Big Tech and the Colonisation of Data

Opinion Pieces>Big Tech and the Colonisation of Data

When you start a business, you start by solving a problem. If your product or service can meet your customer’s most pressing needs in a unique and effective way, then the business that you build around this premise is all the more likely to succeed. And this idea, to start a business by solving a problem, was just as pertinent 150 years ago, when in 1854 an ambitious French entrepreneur dreamt up a wildly ambitious business idea that he believed could change the world.
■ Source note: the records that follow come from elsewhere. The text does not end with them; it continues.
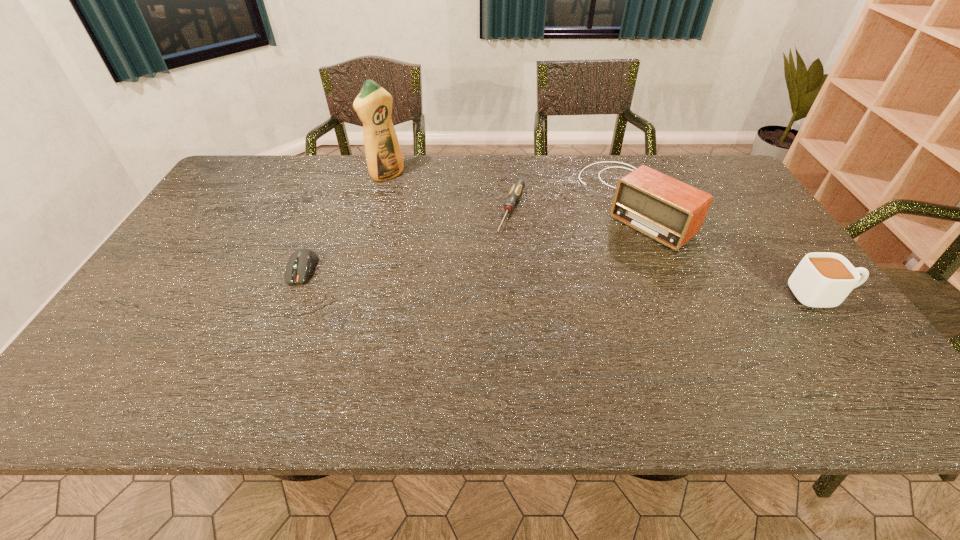 What are the coordinates of `free region located 0.130m on the button of the second shortest object` in the screenshot? It's located at (278, 327).

Locate an element on the screen. The height and width of the screenshot is (540, 960). blank area located on the label of the tallest object is located at coordinates (430, 206).

At what (x,y) coordinates should I click in order to perform the action: click on vacant space located 0.400m on the label of the tallest object. Please return your answer as a coordinate pair (x, y). Image resolution: width=960 pixels, height=540 pixels. Looking at the image, I should click on click(477, 241).

The height and width of the screenshot is (540, 960). Identify the location of vacant region located 0.190m on the label of the tallest object. (432, 207).

Where is `blank area located on the front-facing side of the radio receiver`? blank area located on the front-facing side of the radio receiver is located at coordinates (540, 286).

Where is `vacant space located 0.250m on the front-facing side of the radio receiver`? vacant space located 0.250m on the front-facing side of the radio receiver is located at coordinates click(x=551, y=279).

The width and height of the screenshot is (960, 540). I want to click on vacant area situated 0.400m on the front-facing side of the radio receiver, so click(x=510, y=309).

Where is `vacant space located 0.270m insert the third object from right to left into a screw head`? This screenshot has width=960, height=540. vacant space located 0.270m insert the third object from right to left into a screw head is located at coordinates (480, 303).

At what (x,y) coordinates should I click in order to perform the action: click on vacant region located insert the third object from right to left into a screw head. Please return your answer as a coordinate pair (x, y). Looking at the image, I should click on (473, 318).

I want to click on blank area located 0.100m insert the third object from right to left into a screw head, so click(499, 258).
The businessman was Ferdinand de Lesseps and the problem he had identified was the fact that for European ships to get to the Far East to trade with strategically important and resource-rich nations such as India, they had to make the long and treacherous journey around the southern-most tip of Africa and back up again past the Horn of Africa. The solution he proposed was to cut a path of nearly 200 kilometres through the Egyptian desert to create a waterway between the Mediterranean and the Red Sea. This waterway was to be the Suez Canal.  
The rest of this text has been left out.